Les aspects techniques et esthétiques occupent également une place majeure. Des plans elliptiques jour-nuit magnifiquement mis en image par Luis Cuadrado à l'excellent montage sonore, en passant par le soin apporté aux perspectives, le film est un tout, où se répondent forme et sujet. Erice porte attention aux ombres, à leur jeu, à leur danse, et pousse les scènes d'obscurité jusqu'à leurs plus lointaines possibilités esthétiques, frôlant à plusieurs reprises l'expressionnisme. Le plan où les deux sœurs font des ombres chinoises tombe à pic pour nous rappeler le rôle éminent de la lumière et de l'ombre dans un film. Erice met en scène les tons et les couleurs, comme lorsque l'ombre du père se découpe dans une lumière crépusculaire derrière une vitre divisée en alvéoles, rappel évident des ruches bourdonnantes aperçues auparavant.
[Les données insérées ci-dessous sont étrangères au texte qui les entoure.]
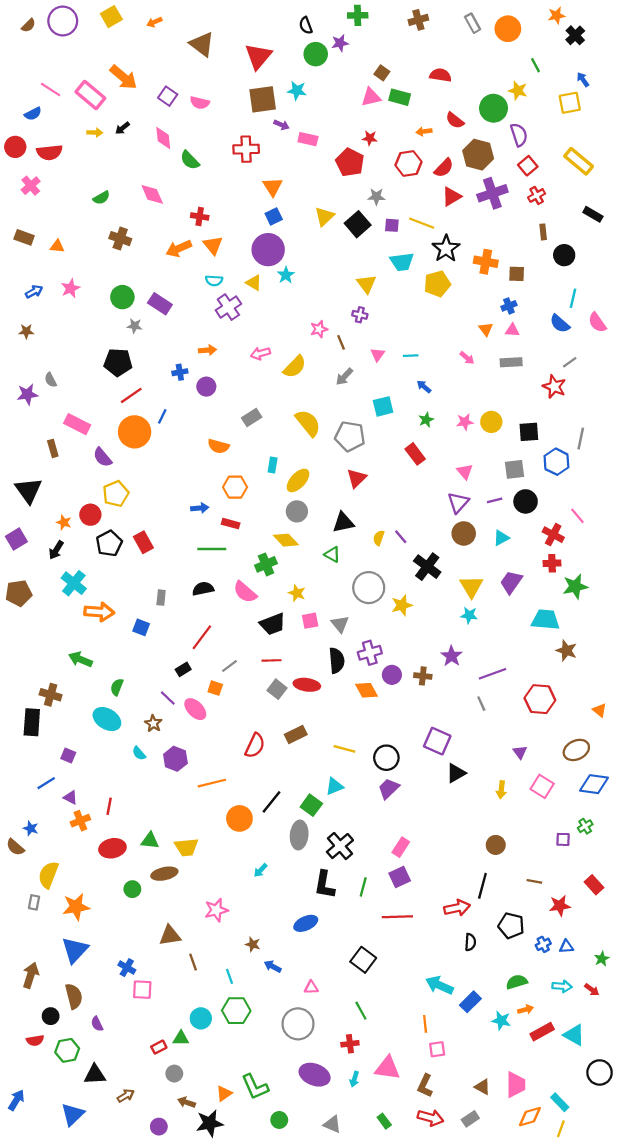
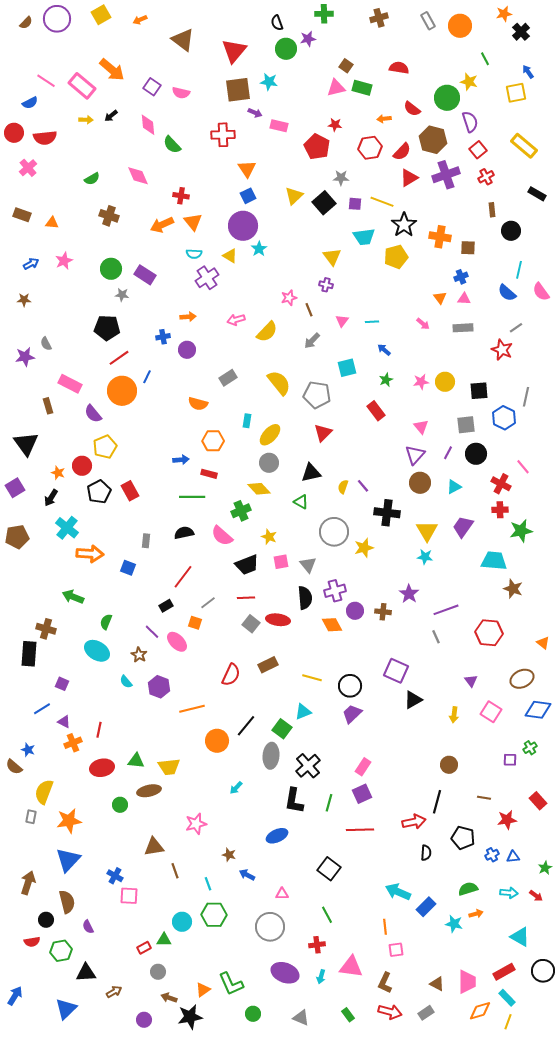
purple line: (495, 500) -> (448, 453), turned -48
black cross: (427, 567) -> (387, 513), turned -30
red rectangle: (542, 1032) -> (504, 972), moved

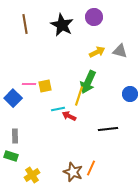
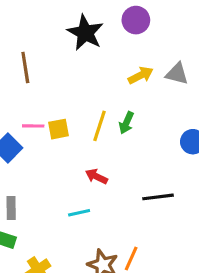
brown line: (25, 24) -> (25, 67), moved
green arrow: (88, 82) -> (126, 123), size x0.6
yellow line: (79, 96) -> (100, 126), moved
cyan line: (58, 109) -> (79, 213), moved

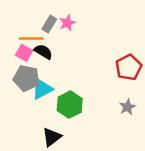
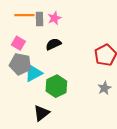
gray rectangle: (49, 24) -> (39, 19), turned -32
orange line: (31, 38) -> (24, 15), moved
black semicircle: (43, 52) -> (53, 44), moved, turned -56

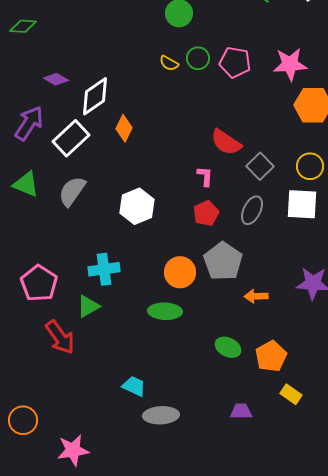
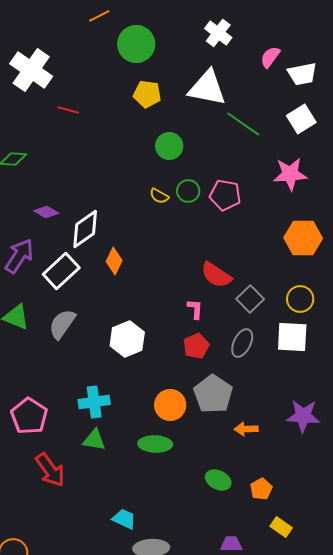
pink star: (290, 64) -> (290, 174), moved
green triangle: (88, 306) -> (94, 440), moved, turned 40
orange pentagon: (271, 356) -> (261, 489), size x0.7

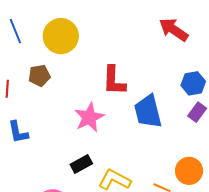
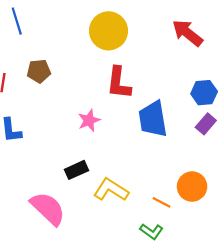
yellow circle: (61, 36) -> (109, 31), moved
pink star: (89, 117) -> (89, 120), size x0.7

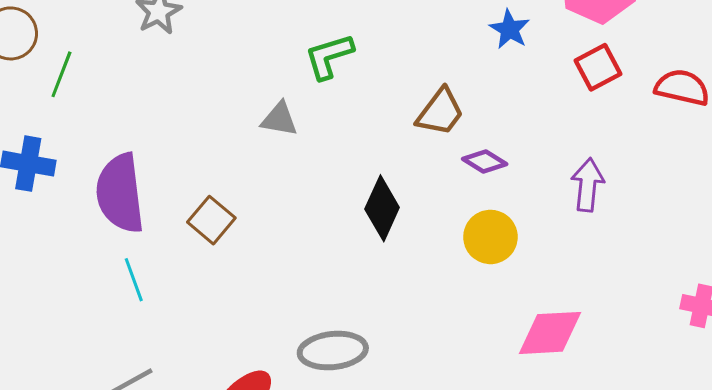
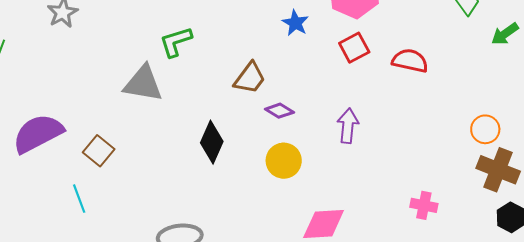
gray triangle: (279, 119) -> (143, 84), size x1.6
purple semicircle: (120, 193) -> (38, 133), turned 70
cyan line: (134, 280) -> (79, 199), moved

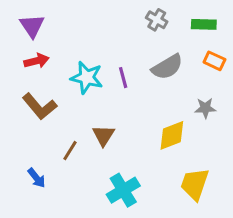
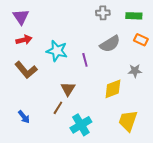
gray cross: (157, 20) -> (103, 13), turned -32
purple line: (123, 78) -> (85, 60), moved
brown line: (70, 151) -> (58, 108), moved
Il passe des teintes mielleuses, intéressante analogie avec la passion du père (l'apiculture), aux nuances froides et grisâtres de la mélancolie, qui font écho à la morosité ambiante et au contexte historique de la dictature franquiste.

L'Esprit de la ruche est un film à la saveur de nostalgie enfantine où Erice traite à la fois du plaisir, du jeu, de l'angoisse et de l'imagination. Un film, pouvant être interprété comme une paisible métaphore du franquisme, où les personnages tentent d'échapper à leur quotidien, à la réalité. Un film suave, où s'opposent les couleurs de l'hiver et celles d'un chaud crépuscule, où chaque plan est composé avec précision, avec poésie, avec esthétisme. Un film où chaque rebondissement vient donner corps au scénario et où les yeux noirs de la jeune Ana (interprétée par Ana Torrent, comme une évidence), tels des puits sans fond, reflètent avec intensité la candeur infinie de l'enfance. Et, alvéole après alvéole, la ruche est reconstituée.